Then, inexplicably, Joshua came to them, as miracles often do, on an ordinary day, well after the acceptance that they would never have a child of their own, biological or otherwise, had settled in. More and more, Bookends seems to snatch away all the time she wants, needs, to be with her son. He’ll be heading off to kindergarten soon and she guards what’s left of her time with him fiercely, even though she knows he’d much rather be playing outside than stay with her in the bookstore.
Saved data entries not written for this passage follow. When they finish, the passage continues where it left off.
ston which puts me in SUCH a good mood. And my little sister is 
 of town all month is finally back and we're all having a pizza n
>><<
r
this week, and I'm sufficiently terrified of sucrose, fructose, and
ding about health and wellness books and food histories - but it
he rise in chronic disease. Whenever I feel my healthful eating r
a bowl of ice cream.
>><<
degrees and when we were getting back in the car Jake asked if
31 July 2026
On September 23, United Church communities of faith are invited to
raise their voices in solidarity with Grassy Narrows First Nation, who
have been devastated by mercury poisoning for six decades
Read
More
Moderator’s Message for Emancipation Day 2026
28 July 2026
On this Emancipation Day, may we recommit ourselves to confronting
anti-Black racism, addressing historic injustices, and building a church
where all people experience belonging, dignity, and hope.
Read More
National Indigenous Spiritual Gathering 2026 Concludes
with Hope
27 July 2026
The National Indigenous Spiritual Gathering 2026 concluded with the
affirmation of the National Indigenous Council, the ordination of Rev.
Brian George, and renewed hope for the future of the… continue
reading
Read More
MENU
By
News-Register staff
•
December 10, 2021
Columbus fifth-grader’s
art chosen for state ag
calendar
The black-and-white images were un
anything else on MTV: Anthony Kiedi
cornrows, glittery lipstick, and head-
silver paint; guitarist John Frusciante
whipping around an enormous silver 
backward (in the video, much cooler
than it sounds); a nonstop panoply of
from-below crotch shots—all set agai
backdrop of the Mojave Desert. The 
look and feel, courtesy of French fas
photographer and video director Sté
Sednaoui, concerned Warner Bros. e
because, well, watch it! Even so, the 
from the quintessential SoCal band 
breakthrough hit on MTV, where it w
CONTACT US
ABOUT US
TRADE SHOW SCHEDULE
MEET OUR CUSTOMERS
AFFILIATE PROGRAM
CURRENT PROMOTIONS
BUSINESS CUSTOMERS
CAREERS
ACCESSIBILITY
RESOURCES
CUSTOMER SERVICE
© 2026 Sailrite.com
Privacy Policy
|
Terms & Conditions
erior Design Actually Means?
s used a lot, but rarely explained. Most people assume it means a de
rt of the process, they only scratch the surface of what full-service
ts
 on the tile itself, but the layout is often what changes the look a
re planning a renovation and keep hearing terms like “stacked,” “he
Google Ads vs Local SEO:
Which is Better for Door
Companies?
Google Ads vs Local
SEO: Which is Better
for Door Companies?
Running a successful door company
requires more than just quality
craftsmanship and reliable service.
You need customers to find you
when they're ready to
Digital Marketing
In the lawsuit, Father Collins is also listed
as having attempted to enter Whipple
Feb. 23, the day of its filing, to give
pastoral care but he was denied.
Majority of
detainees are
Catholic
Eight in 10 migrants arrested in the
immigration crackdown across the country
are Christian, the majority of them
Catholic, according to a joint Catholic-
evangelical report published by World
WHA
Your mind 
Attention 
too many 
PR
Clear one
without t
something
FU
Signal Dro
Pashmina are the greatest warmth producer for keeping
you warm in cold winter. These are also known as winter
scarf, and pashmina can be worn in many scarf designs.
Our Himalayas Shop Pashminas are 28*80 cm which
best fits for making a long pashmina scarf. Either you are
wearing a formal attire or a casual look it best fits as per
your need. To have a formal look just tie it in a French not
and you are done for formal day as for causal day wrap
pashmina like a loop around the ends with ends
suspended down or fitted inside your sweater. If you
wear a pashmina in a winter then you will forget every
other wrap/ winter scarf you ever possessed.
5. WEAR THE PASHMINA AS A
Claire handled all the business aspects of opening the bookstore nearly twelve years ago. Finding the perfect location on oak-lined Sullivan Street, in the newly revitalized downtown section of Linden Falls, securing the small-business loans, ordering the books and hiring the part-time help. Jonathan, for his part, created the most beautiful bookstore Claire could have ever possibly imagined. The building had originally been a dressmaker’s shop, owned by an independent woman who had moved to Linden Falls with her aging father in the mid-1800s. It was lovely, with an intricate tin ceiling and walnut woodwork that Jonathan had uncovered beneath years of old paint, varnish and grime. Rifling through the second floor and the attic, Claire and Jonathan found musty bolts of cloth and bushel-size jars of buttons made of mussel shells, bone and pewter hidden beneath a table. Claire loved to imagine the dresses designed over that table—a christening gown edged with lace, tiny seed pearls sewn to the silk bodice of a wedding dress, a black mourning dress made of cashmere.
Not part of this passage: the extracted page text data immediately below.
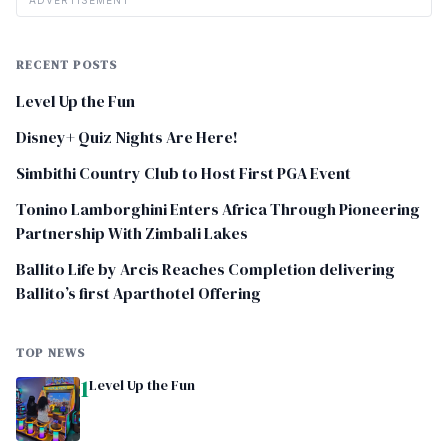
ADVERTISEMENT
RECENT POSTS
Level Up the Fun
Disney+ Quiz Nights Are Here!
Simbithi Country Club to Host First PGA Event
Tonino Lamborghini Enters Africa Through Pioneering
Partnership With Zimbali Lakes
Ballito Life by Arcis Reaches Completion delivering
Ballito’s first Aparthotel Offering
TOP NEWS
1
Level Up the Fun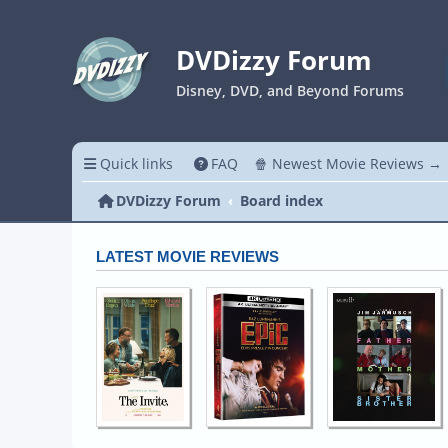
DVDizzy Forum
Disney, DVD, and Beyond Forums
Quick links
FAQ
🍿 Newest Movie Reviews →
DVDizzy Forum
Board index
LATEST MOVIE REVIEWS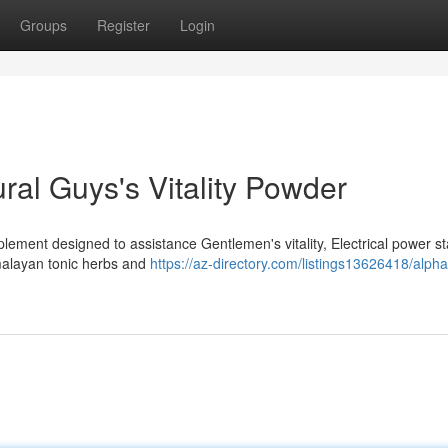
Groups
Register
Login
ral Guys's Vitality Powder
plement designed to assistance Gentlemen's vitality, Electrical power s
malayan tonic herbs and
https://az-directory.com/listings13626418/alpha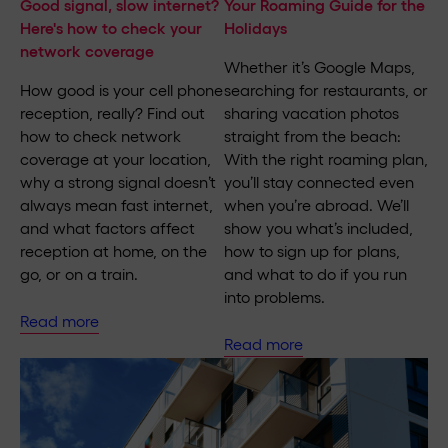
Good signal, slow internet?
Your Roaming Guide for the
Here's how to check your
Holidays
network coverage
Whether it’s Google Maps,
How good is your cell phone
searching for restaurants, or
reception, really? Find out
sharing vacation photos
how to check network
straight from the beach:
coverage at your location,
With the right roaming plan,
why a strong signal doesn’t
you’ll stay connected even
always mean fast internet,
when you’re abroad. We’ll
and what factors affect
show you what’s included,
reception at home, on the
how to sign up for plans,
go, or on a train.
and what to do if you run
into problems.
Read more
Read more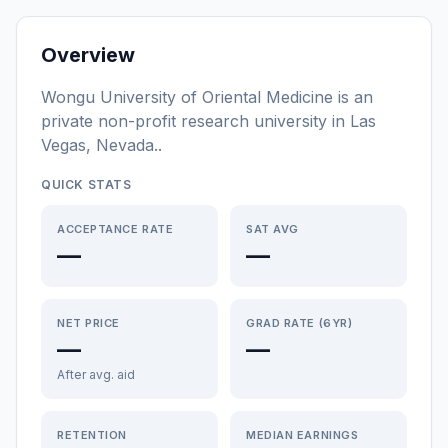
Overview
Wongu University of Oriental Medicine
is a
n
private non-profit
research university
in
Las
Vegas
,
Nevada
.
.
QUICK STATS
ACCEPTANCE RATE
SAT AVG
—
—
NET PRICE
GRAD RATE (6YR)
—
—
After avg. aid
RETENTION
MEDIAN EARNINGS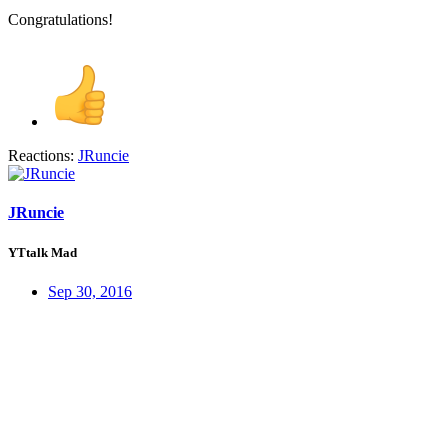
Congratulations!
Reactions:
JRuncie
JRuncie
YTtalk Mad
Sep 30, 2016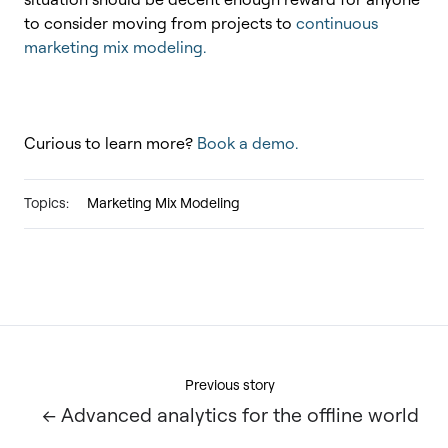
to consider moving from projects to
continuous
marketing mix modeling.
Curious to learn more?
Book a demo.
Topics:
Marketing Mix Modeling
Previous story
← Advanced analytics for the offline world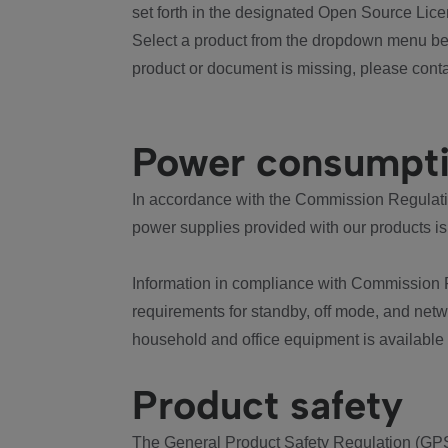
set forth in the designated Open Source Lice
Select a product from the dropdown menu bel
product or document is missing, please conta
Power consumpt
In accordance with the Commission Regulation
power supplies provided with our products is
Information in compliance with Commission 
requirements for standby, off mode, and net
household and office equipment is available
Product safety
The General Product Safety Regulation (GPS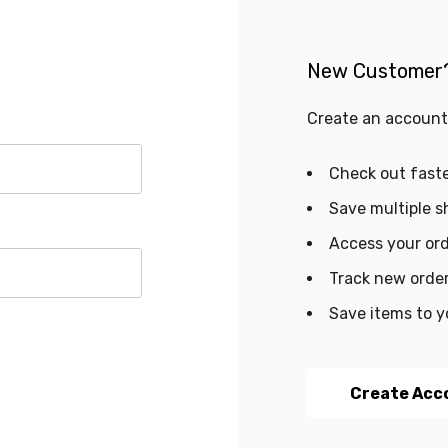
New Customer
Create an account 
Check out fast
Save multiple s
Access your ord
Track new orde
Save items to y
Create Acc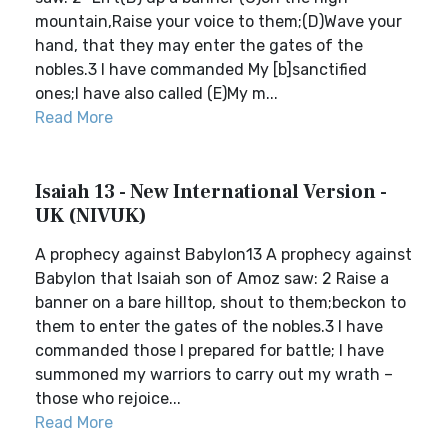
mountain,Raise your voice to them;(D)Wave your
hand, that they may enter the gates of the
nobles.3 I have commanded My [b]sanctified
ones;I have also called (E)My m...
Read More
Isaiah 13 - New International Version -
UK (NIVUK)
A prophecy against Babylon13 A prophecy against
Babylon that Isaiah son of Amoz saw: 2 Raise a
banner on a bare hilltop, shout to them;beckon to
them to enter the gates of the nobles.3 I have
commanded those I prepared for battle; I have
summoned my warriors to carry out my wrath –
those who rejoice...
Read More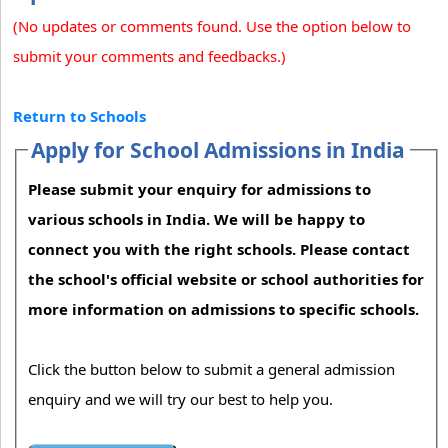
(No updates or comments found. Use the option below to
submit your comments and feedbacks.)
Return to Schools
Apply for School Admissions in India
Please submit your enquiry for admissions to
various schools in India. We will be happy to
connect you with the right schools. Please contact
the school's official website or school authorities for
more information on admissions to specific schools.
Click the button below to submit a general admission
enquiry and we will try our best to help you.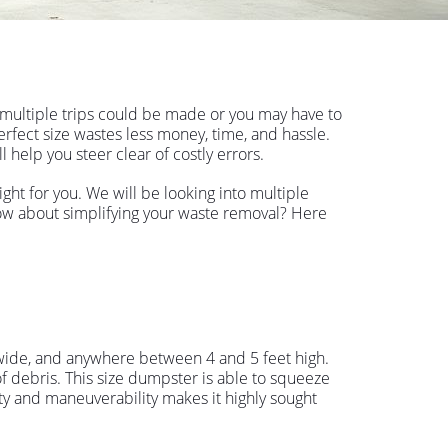
 multiple trips could be made or you may have to
perfect size wastes less money, time, and hassle.
 help you steer clear of costly errors.
ht for you. We will be looking into multiple
 how about simplifying your waste removal? Here
t wide, and anywhere between 4 and 5 feet high.
f debris. This size dumpster is able to squeeze
y and maneuverability makes it highly sought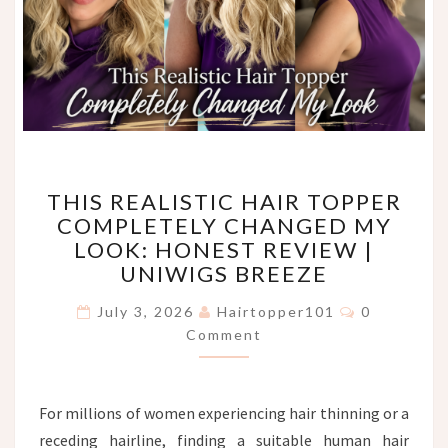
THIS
THIS REALISTIC HAIR TOPPER
REALISTIC
COMPLETELY CHANGED MY
HAIR
LOOK: HONEST REVIEW |
TOPPER
COMPLETELY
UNIWIGS BREEZE
CHANGED
Comments
MY
July 3, 2026
Hairtopper101
0
LOOK:
Comment
HONEST
REVIEW
|
For millions of women experiencing hair thinning or a
UNIWIGS
receding hairline, finding a suitable human hair
BREEZE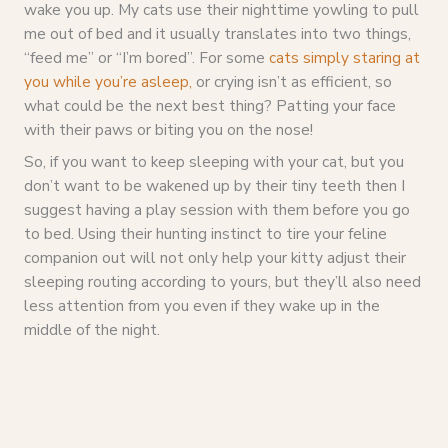
wake you up. My cats use their nighttime yowling to pull
me out of bed and it usually translates into two things,
“feed me” or “I’m bored”. For some
cats simply staring at
you while you’re asleep,
or crying isn’t as efficient, so
what could be the next best thing? Patting your face
with their paws or biting you on the nose!
So, if you want to keep sleeping with your cat, but you
don’t want to be wakened up by their tiny teeth then I
suggest having a play session with them before you go
to bed. Using their hunting instinct to tire your feline
companion out will not only help your kitty adjust their
sleeping routing according to yours, but they’ll also need
less attention from you even if they wake up in the
middle of the night.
Joshua tries to heave himself up on top of the counter, his shoes scrabbling against the front panel. “I’m bored,” he repeats as he slides to the floor. “When will he be here?” he asks again.
Claire steps from behind the counter, reaches down, lifts Joshua into her arms and sets him next to the cash register. “He will be here in about—” she looks at her watch “—half an hour to pick you up. What do you want to do?”
“Tell me about my Gotcha Day,” he orders. Claire gives him a long, expectant look. “Please,” he adds.
“Okay,” Claire agrees, swinging him into her arms. As is often the case lately, she is struck at how big he’s getting. She can hardly believe that he’s five years old. She presses her nose into his neck and breathes in the comforting scent of the Yardley of London soap he bathed with just that morning. Joshua, in a sudden need for privacy, has started ordering her out of the bathroom when he gets ready for his bath.
“Only Truman and Dad can be in here when I take a bath, because we’re all boys,” he explained.
So Claire, after running the bathwater for him, sits on the floor in the hallway, her back resting against the closed bathroom door, and waits, calling through the door every few minutes, “You okay in there?”
Now she carries Joshua to the plush, comfortable sofa that sits in a corner of the bookstore and they settle in for his favorite story. The story of how Joshua became theirs.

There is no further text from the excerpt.